By
Margaretta wa Gacheru (posted 3 September 2019)
Six months
ago Chu Owen and Susan Murabana moved into what might have been their ‘dream
home’. ‘We love the place,” says Susan referring to their new multi-leveled
home and garden in Westlands. ‘But we would have liked to buy rather than rent.
And when we moved in, the backyard hadn’t been maintained well, so it was
practically a jungle,” she adds.
Chu (short
for Tudor) chimes in. “I grew up loving to wander in overgrown jungles. Nonetheless,
we still had to uproot lots of plants, trees and shrubs in order to create our
vegetable garden.’
They also
had to create space for the geodesic dome that they are in the process of building
out of the bamboo that grows right there in their backyard.
“The bamboo
has already grown back since we cut it,” Chu says, noting that the dome will be
six meters tall and nine meters wide (at the diameter) when completed. ‘We
would have liked to assemble it using all organic materials [such as sisal].

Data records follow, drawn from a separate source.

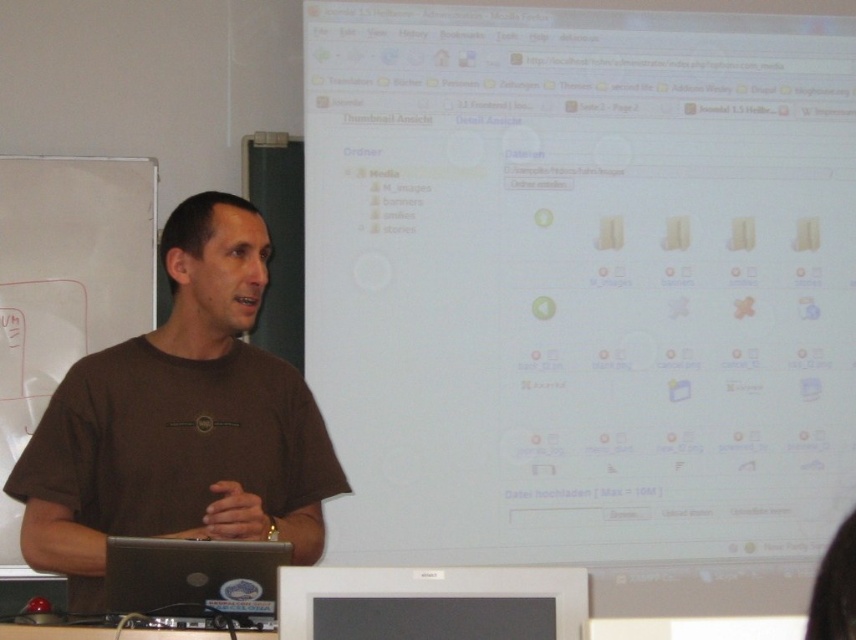 Is point (712, 577) in front of point (171, 541)?

No, it is not.

Does point (672, 344) come behind point (194, 541)?

Yes, point (672, 344) is behind point (194, 541).

What are the coordinates of `white glossy screen at upper center` in the screenshot? It's located at (586, 291).

Which of these two, white glossy screen at upper center or black glossy monitor at lower center, stands shorter?

black glossy monitor at lower center is shorter.

At what (x,y) coordinates should I click in order to perform the action: click on white glossy screen at upper center. Please return your answer as a coordinate pair (x, y). Looking at the image, I should click on (586, 291).

At what (x,y) coordinates should I click in order to perform the action: click on white glossy screen at upper center. Please return your answer as a coordinate pair (x, y). The height and width of the screenshot is (640, 856). Looking at the image, I should click on (586, 291).

Consider the image. Who is shorter, white glossy screen at upper center or brown cotton shirt at center?

Standing shorter between the two is brown cotton shirt at center.

Is white glossy screen at upper center positioned at the back of brown cotton shirt at center?

Yes.

Where is `white glossy screen at upper center`? Image resolution: width=856 pixels, height=640 pixels. white glossy screen at upper center is located at coordinates (586, 291). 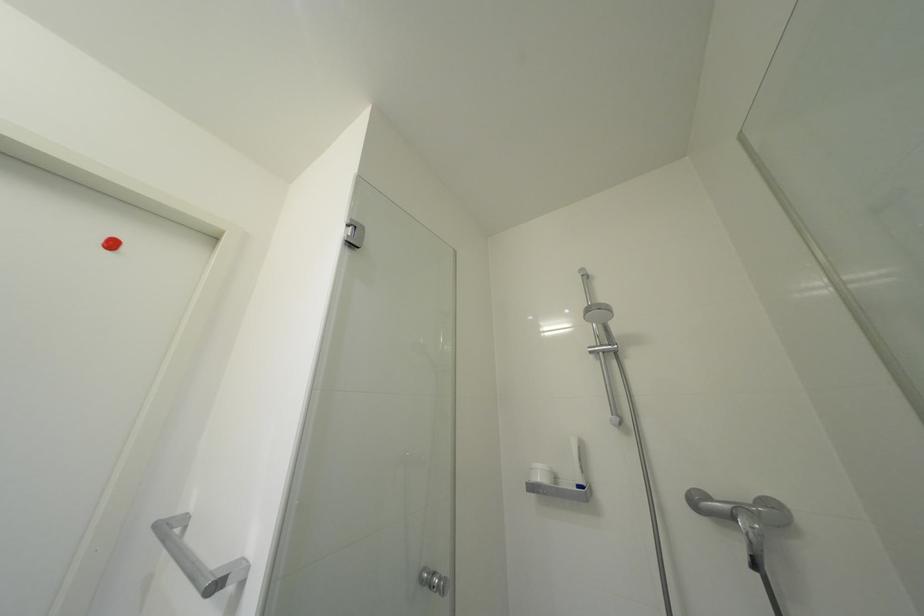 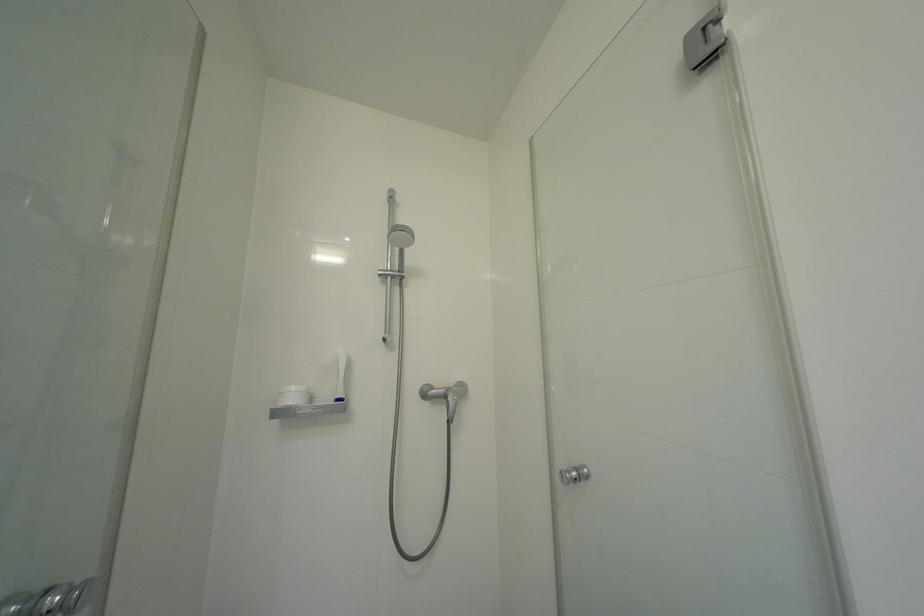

But if we did, the bugs would go for them and we would have to redo everything every
few months. So we had to work with rope which is nylon.”
Chu, who’s a
big astronomy enthusiast, says that once the dome is done, they are going to open
Kenya’s first and only Planetarium. “We’ll be able to accommodate 50 adults
comfortably in the dome and 100 kids uncomfortably,” he adds.
“We’ll have
a [sky-like] projection in the dome that will be powered with software that
assimilates views of both night and day skies,” says Susan who has a master’s
degree in astronomy from James Cook University in Australia.
But even as
they are busy building the dome, Chu and Susan are also tending their quarter-acre
vegetable garden. Both are clearly proud of the garden, especially as their
company, ‘The Traveling Telescope’ also teaches ‘sustainability’ when they go
to schools with their telescope and tell children as well as adult about the
stars and planet earth’s relationship to the universe.
“We want to
point to our garden when people come to the planetarium and show them by
example that we practice what we preach when we talk about sustainability,” Chu
says.
Already,
Susan and Chu and their three boys eat virtually all of their fresh fruits and
vegetables straight from their garden. They never use chemical pesticides or
fertilizers. And for now, they only fertilize with goat manure, “although we
hope once our compost patch matures, we will be able to use only organic
fertilizer,” says Susan, who like Chu, is passionate about sustainability as
well as astronomy.
She is especially fond of smoothies made with spinach,
celery, passion fruit and pineapple, all of which (apart from the pineapple)
comes from the garden.
Meanwhile,
Chu is a fan of tree tomato juice. “I had never seen a tree tomato before I
came to Kenya,” he says, having been born and raised in the UK. But he was
concerned about sustainability even before he came here in 2013 to see the
total eclipse which was passing directly over Turkana, which is where he and
Susan met.
“She’s the
one with the academic background in Astronomy while I have just been studying
it on my own for the past 15 years,” says Chu, who practices gardening as
enthusiastically as he does astronomy. Nonetheless, his background is actually
in Filmmaking, although he’s humble about the years he worked with Al Jazeera as
well as other media houses over the years.
Walking me down
and all around the garden, Chu points and shows me how they are already growing
everything from rhubarb, kale, spinach, cabbage, celery, lettuce, and broccoli,
as well as carrots, tree tomatoes, (regular) tomatoes, beet root, peppers, zucchini,
mint, parsley, coriander and cow peas.
We stop to
taste one delicate three-leafed green that they only know as ‘yumyumbuzi’.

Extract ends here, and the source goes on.